WORK TO BE COMPLETED —
Collect all lines containing the word "están" from the data.

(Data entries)
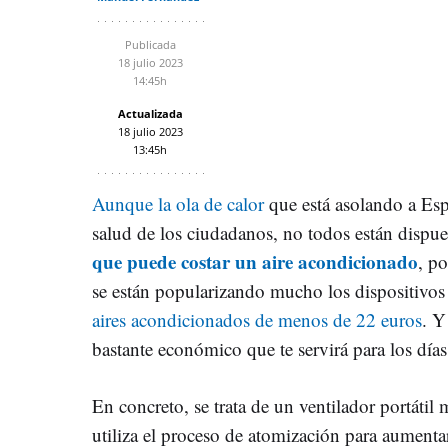
Publicada
18 julio 2023
14:45h
Actualizada
18 julio 2023
13:45h
Aunque la ola de calor
que está asolando a Esp
salud de los ciudadanos, no todos están dispu
que puede costar un aire acondicionado
, p
se están popularizando mucho los dispositivo
aires acondicionados de menos de 22 euros
. Y
bastante económico que te servirá para los día
En concreto, se trata de un ventilador portáti
utiliza el proceso de atomización para aumentar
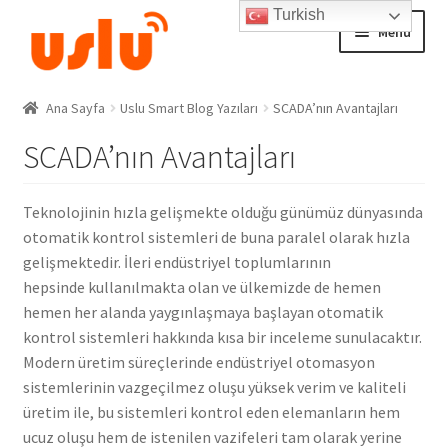
Turkish
Skip
Skip
Menu
to
to
navigation
content
Wi-Fi 39 Basamak Adım Takip Sistemi – Akıllı Ev Merdiven Ledleri
Ana Sayfa
Ana Sayfa
Uslu Smart Blog Yazıları
SCADA’nın Avantajları
SCADA’nın Avantajları
AKILLI EV ÜRÜNLERİ
Adım Takip Sistemi
Teknolojinin hızla gelişmekte olduğu günümüz dünyasında
otomatik kontrol sistemleri de buna paralel olarak hızla
Hesap – Üye Ol
gelişmektedir. İleri endüstriyel toplumlarının
hepsinde kullanılmakta olan ve ülkemizde de hemen
İletişim
hemen her alanda yaygınlaşmaya başlayan otomatik
kontrol sistemleri hakkında kısa bir inceleme sunulacaktır.
Expand
Modern üretim süreçlerinde endüstriyel otomasyon
Ödeme
child
sistemlerinin vazgeçilmez oluşu yüksek verim ve kaliteli
menu
üretim ile, bu sistemleri kontrol eden elemanların hem
ucuz oluşu hem de istenilen vazifeleri tam olarak yerine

SOLUTION TO THIS EXERCISE —
salud de los ciudadanos, no todos están dispu
se están popularizando mucho los dispositivo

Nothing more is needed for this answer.